Educational Interaction Tool- AI

This document describes how to use the Educational Interaction Tool in SightLab. This can be connected to an interactive, intelligent AI agent powered by various large language models like GPT-4 and Claude Opus. You can customize the agent's personality, use speech recognition, and leverage high-quality text-to-speech models. You can also record your own annotations that work with these features, connecting them to a virtual avatar or just using voice-over.

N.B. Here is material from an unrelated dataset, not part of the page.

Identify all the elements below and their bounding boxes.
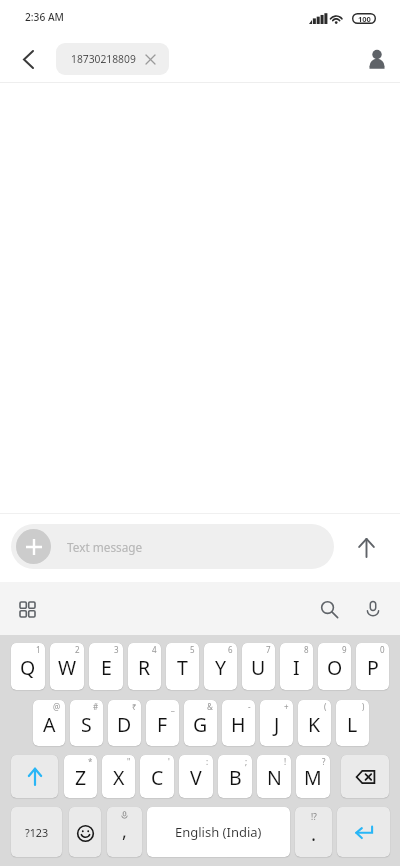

Tagged objects can display 3D text annotations and trigger audio explanations. With AI integration, users can ask follow-up questions. Any 3D scene object should automatically be taggable for interactions and conversational information.

Location: ExampleScripts > Education_Application_AI

Key Features

Interact and converse with custom AI Large Language Models in real-time VR or XR simulations.
Choose from OpenAI models and Anthropic models.
Customize the agent's personality, contextual awareness, emotional state, interactions, and more. Save your creations as custom agents.
Use speech recognition for voice or text-based interaction.
Select high-quality voices from OpenAI TTS or Eleven Labs (requires API).
Train the agent to adapt using conversation history and interactions.
Works seamlessly with all SightLab features, including data collection, visualizations, and transcript saving.
Automatically tag objects in scenes to prompt questions and present information.

Instructions

1. Installation

Install the required libraries using the

Vizard Package Manager

. These include:

openai (for OpenAI GPT agents)
anthropic (for Anthropic Claude agent)
elevenlabs (for ElevenLabs text-to-speech)
SpeechRecognition
sounddevice (pyaudio for older versions)
python-vlc (note: no longer required as of SightLab 2.3.8)
numpy (included in SightLab)
Install VLC Player (minimum version 3.0.20). (note: no longer required as of SightLab 2.3.8)
Download VLC 3.0.20
Note: An active internet connection is required.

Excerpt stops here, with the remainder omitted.